On the Democratic side the problem is, as always, voter turnout. Working people -- wages stagnant or falling and employers putting the squeeze on in hundreds of imaginative ways -- have figured out that they've been sold out by "establishment" politicians who have helped "rig the game" against them. And they are fed up.
Millions of voters, betrayed and cynical, have simply given up on the system. They haven't gotten anything from the system in a long time. They don't vote and they don't believe the things politicians tell them.
Candidate Hillary Clinton might not need those voters to win the nomination and maybe not even to win the election. But if she wants "coattails" to bring in a Democratic House and Senate, be it in 2016 or 2018, she is going to have to earn their trust.
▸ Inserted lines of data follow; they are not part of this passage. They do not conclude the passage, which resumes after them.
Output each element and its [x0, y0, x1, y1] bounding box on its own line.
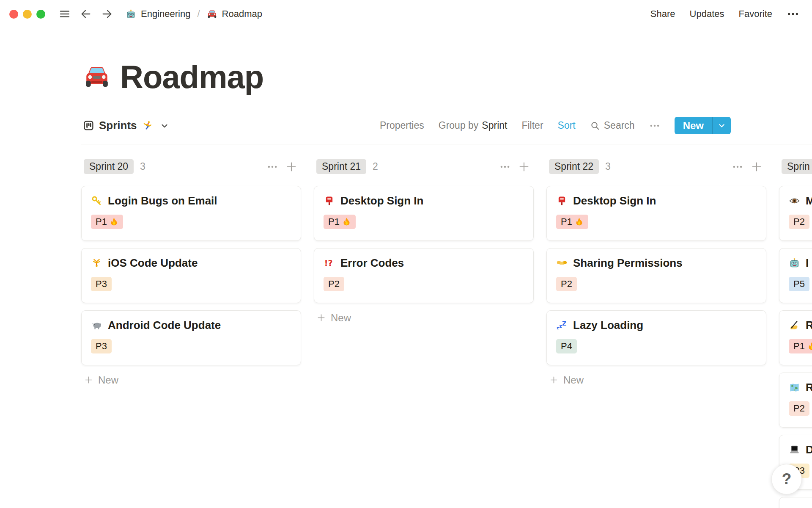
favorite-button[interactable]: Favorite [739, 8, 772, 19]
priority-tag-label: P2 [793, 403, 805, 414]
board-card[interactable]: RP2 [779, 373, 812, 428]
board-card[interactable]: !?Error CodesP2 [314, 248, 534, 303]
back-icon[interactable] [80, 8, 92, 20]
column-add-icon[interactable] [285, 160, 298, 173]
card-title-row: M [789, 194, 812, 207]
view-more-icon[interactable] [649, 120, 660, 131]
board-card[interactable] [779, 497, 812, 508]
column-more-icon[interactable] [267, 161, 278, 172]
add-card-button[interactable]: New [84, 373, 301, 388]
board-card[interactable]: MP2 [779, 186, 812, 241]
priority-tag: P2 [789, 401, 809, 416]
search-button[interactable]: Search [590, 120, 635, 131]
card-title-row: D [789, 443, 812, 456]
card-title: Login Bugs on Email [108, 194, 217, 207]
sidebar-menu-icon[interactable] [59, 8, 71, 20]
card-title: Desktop Sign In [573, 194, 656, 207]
column-count: 3 [140, 161, 145, 172]
add-card-label: New [563, 374, 584, 386]
breadcrumb-engineering[interactable]: Engineering [126, 8, 190, 19]
card-title: D [806, 443, 812, 456]
more-options-icon[interactable] [787, 8, 799, 20]
breadcrumb-roadmap[interactable]: Roadmap [207, 8, 262, 19]
column-title[interactable]: Sprint 20 [84, 159, 134, 174]
column-add-icon[interactable] [518, 160, 530, 173]
zoom-window-button[interactable] [36, 10, 45, 19]
plus-icon [549, 375, 559, 385]
column-title[interactable]: Sprin [782, 159, 812, 174]
chevron-down-icon[interactable] [160, 121, 169, 130]
priority-tag-label: P2 [793, 216, 805, 227]
sort-button[interactable]: Sort [558, 120, 576, 131]
group-by-button[interactable]: Group by Sprint [439, 120, 508, 131]
priority-tag: P1 [789, 339, 812, 353]
fire-icon [575, 217, 584, 226]
fire-icon [110, 217, 118, 226]
board-card[interactable]: Login Bugs on EmailP1 [81, 186, 301, 241]
forward-icon[interactable] [101, 8, 113, 20]
card-title-row: Desktop Sign In [324, 194, 524, 207]
column-add-icon[interactable] [750, 160, 763, 173]
updates-button[interactable]: Updates [690, 8, 724, 19]
page-car-icon[interactable] [83, 63, 111, 91]
column-title[interactable]: Sprint 21 [316, 159, 366, 174]
priority-tag: P5 [789, 277, 809, 291]
board-card[interactable]: Android Code UpdateP3 [81, 310, 301, 365]
page-title: Roadmap [120, 60, 263, 94]
board-card[interactable]: IP5 [779, 248, 812, 303]
priority-tag-label: P3 [96, 341, 107, 352]
key-icon [91, 195, 102, 207]
card-title: Error Codes [340, 257, 404, 270]
board-column: Sprint 203Login Bugs on EmailP1iOS Code … [81, 158, 301, 508]
card-title-row: Android Code Update [91, 319, 291, 332]
board-card[interactable]: zzZLazy LoadingP4 [546, 310, 766, 365]
board-card[interactable]: Sharing PermissionsP2 [546, 248, 766, 303]
priority-tag: P4 [556, 339, 577, 353]
new-button-label[interactable]: New [675, 117, 712, 134]
card-title-row: Login Bugs on Email [91, 194, 291, 207]
new-button[interactable]: New [675, 117, 731, 134]
window-controls [9, 10, 45, 19]
card-title-row: R [789, 381, 812, 394]
column-more-icon[interactable] [732, 161, 743, 172]
top-bar: Engineering / Roadmap Share Updates Favo… [0, 0, 812, 28]
card-title: M [806, 194, 812, 207]
world-map-icon [789, 382, 800, 393]
priority-tag-label: P1 [96, 216, 107, 227]
card-title: I [806, 257, 809, 270]
group-by-value: Sprint [482, 120, 507, 131]
share-button[interactable]: Share [650, 8, 675, 19]
card-title: Android Code Update [108, 319, 221, 332]
postbox-icon [556, 195, 568, 207]
card-title-row: zzZLazy Loading [556, 319, 757, 332]
interrobang-icon: !? [324, 257, 335, 269]
add-card-button[interactable]: New [549, 373, 766, 388]
board-card[interactable]: Desktop Sign InP1 [314, 186, 534, 241]
priority-tag-label: P5 [793, 279, 805, 290]
card-title-row: Sharing Permissions [556, 257, 757, 270]
breadcrumb: Engineering / Roadmap [126, 8, 262, 19]
board-column: Sprint 223Desktop Sign InP1Sharing Permi… [546, 158, 766, 508]
view-tab-label: Sprints [99, 119, 137, 132]
new-button-caret[interactable] [713, 117, 731, 134]
board-card[interactable]: RP1 [779, 310, 812, 365]
filter-button[interactable]: Filter [521, 120, 543, 131]
board-card[interactable]: iOS Code UpdateP3 [81, 248, 301, 303]
help-button[interactable]: ? [771, 464, 802, 494]
plus-icon [84, 375, 93, 385]
close-window-button[interactable] [9, 10, 18, 19]
priority-tag-label: P2 [328, 279, 340, 290]
card-title: R [806, 381, 812, 394]
card-title: R [806, 319, 812, 332]
board-view-icon [83, 120, 94, 131]
add-card-button[interactable]: New [316, 310, 534, 326]
column-more-icon[interactable] [499, 161, 510, 172]
postbox-icon [324, 195, 335, 207]
view-toolbar: Properties Group by Sprint Filter Sort S… [380, 117, 731, 134]
board-card[interactable]: Desktop Sign InP1 [546, 186, 766, 241]
board-column: SprinMP2IP5RP1RP2DP3New [779, 158, 812, 508]
minimize-window-button[interactable] [23, 10, 32, 19]
column-title[interactable]: Sprint 22 [549, 159, 599, 174]
properties-button[interactable]: Properties [380, 120, 424, 131]
view-tab-sprints[interactable]: Sprints [83, 119, 169, 132]
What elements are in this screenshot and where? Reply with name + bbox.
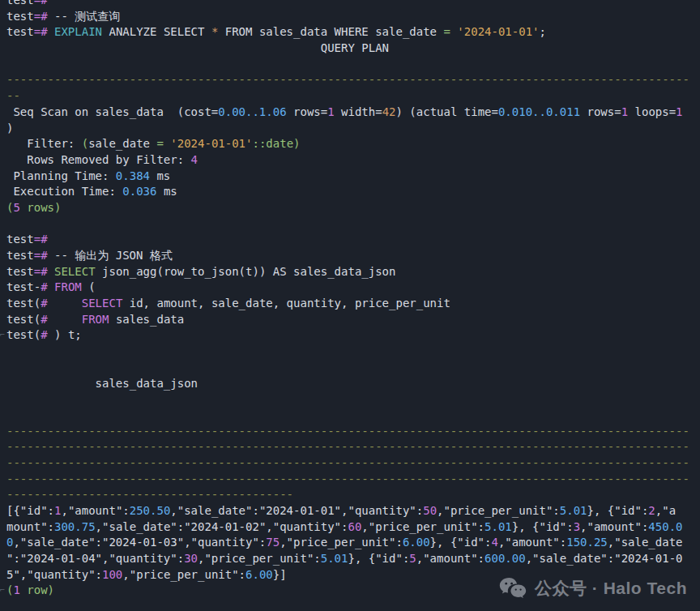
terminal-line xyxy=(6,391,694,408)
terminal-line xyxy=(6,408,694,424)
terminal-line: -- xyxy=(6,88,694,105)
terminal-line: QUERY PLAN xyxy=(6,41,694,57)
watermark-text: 公众号 · Halo Tech xyxy=(535,580,687,596)
terminal-output: test=#test=# -- 测试查询test=# EXPLAIN ANALY… xyxy=(6,0,694,599)
terminal-line: test=# -- 测试查询 xyxy=(6,9,694,25)
terminal-line: (5 rows) xyxy=(6,200,694,216)
watermark: 公众号 · Halo Tech xyxy=(499,577,687,600)
terminal-line: Execution Time: 0.036 ms xyxy=(6,184,694,200)
terminal-line: mount":300.75,"sale_date":"2024-01-02","… xyxy=(6,519,694,536)
terminal-line: [{"id":1,"amount":250.50,"sale_date":"20… xyxy=(6,503,694,519)
terminal-line: ) xyxy=(6,121,694,137)
terminal-line: ----------------------------------------… xyxy=(6,72,694,88)
line-marker-icon: ⌐ xyxy=(0,586,5,594)
terminal-line xyxy=(6,344,694,360)
terminal-line: Filter: (sale_date = '2024-01-01'::date) xyxy=(6,136,694,152)
terminal-line: test=# -- 输出为 JSON 格式 xyxy=(6,248,694,264)
terminal-window[interactable]: test=#test=# -- 测试查询test=# EXPLAIN ANALY… xyxy=(0,0,700,611)
terminal-line: 0,"sale_date":"2024-01-03","quantity":75… xyxy=(6,535,694,551)
terminal-line: sales_data_json xyxy=(6,376,694,392)
line-marker-icon: ⌐ xyxy=(0,331,5,339)
terminal-line: ----------------------------------------… xyxy=(6,424,694,440)
terminal-line: ----------------------------------------… xyxy=(6,439,694,455)
terminal-line: ----------------------------------------… xyxy=(6,487,694,503)
terminal-line: test=# EXPLAIN ANALYZE SELECT * FROM sal… xyxy=(6,24,694,41)
terminal-line: ----------------------------------------… xyxy=(6,472,694,488)
terminal-line: test-# FROM ( xyxy=(6,280,694,296)
wechat-icon xyxy=(499,577,527,600)
terminal-line: Rows Removed by Filter: 4 xyxy=(6,152,694,169)
terminal-line xyxy=(6,57,694,73)
terminal-line: ⌐test(# ) t; xyxy=(6,327,694,344)
terminal-line: test(# SELECT id, amount, sale_date, qua… xyxy=(6,296,694,312)
terminal-line: Seq Scan on sales_data (cost=0.00..1.06 … xyxy=(6,105,694,121)
terminal-line: ----------------------------------------… xyxy=(6,455,694,472)
terminal-line: ":"2024-01-04","quantity":30,"price_per_… xyxy=(6,551,694,567)
terminal-line: test=# xyxy=(6,232,694,248)
terminal-line: Planning Time: 0.384 ms xyxy=(6,169,694,185)
terminal-line xyxy=(6,216,694,233)
terminal-line xyxy=(6,360,694,376)
terminal-line: test(# FROM sales_data xyxy=(6,312,694,328)
terminal-line: test=# SELECT json_agg(row_to_json(t)) A… xyxy=(6,264,694,280)
terminal-line: test=# xyxy=(6,0,694,9)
Democratic voters are skeptical of promises. They want to see proof. They want to see action. They want to see changes. Or they will just stay home. And the terrible mess we are in will continue and worsen.
"NAFTA-Style" Trade Deals
One major source of Democratic voter distrust and skepticism that comes up repeatedly is a belief that "corporate Democrats" sold out working people with "NAFTA-style" trade deals.
"Free trade" deals and our country's corporate-over-labor trade policies generally have resulted in massive, enormous, humongous trade deficits -- the metric of jobs lost, factories closed and wealth drained from our economy. These "trade" deals sent millions of jobs out of the country to places like Mexico and China so that shareholders and executives could pocket the wage difference. Voters in places like Ohio, Pennsylvania, Michigan and the rest of the "rust belt" look around them and see the result: empty factories with broken windows, boarded-up downtowns, foreclosed and abandoned homes falling apart " and the lucky-if-you-find-one replacement jobs that pay a fraction of what they used to make.
Politicians know voters understand that the trade deals sold them out, and instead of making things better the politicians lied to the voters and sold them out again. In 2008, for example, candidate Barack Obama repeatedly expressed his opposition to NAFTA, promising to renegotiate the disastrous "trade" agreement "immediately" after taking office. He said, "I would immediately call the president of Mexico, the president of Canada, to try to amend NAFTA " "
But after taking office Obama went back on that promise, and the wages of working Americans continued to decline. Instead of renegotiating NAFTA as promised, Obama brought in Wall Street negotiators who eventually brought us the job-killing Trans-Pacific Partnership (TPP).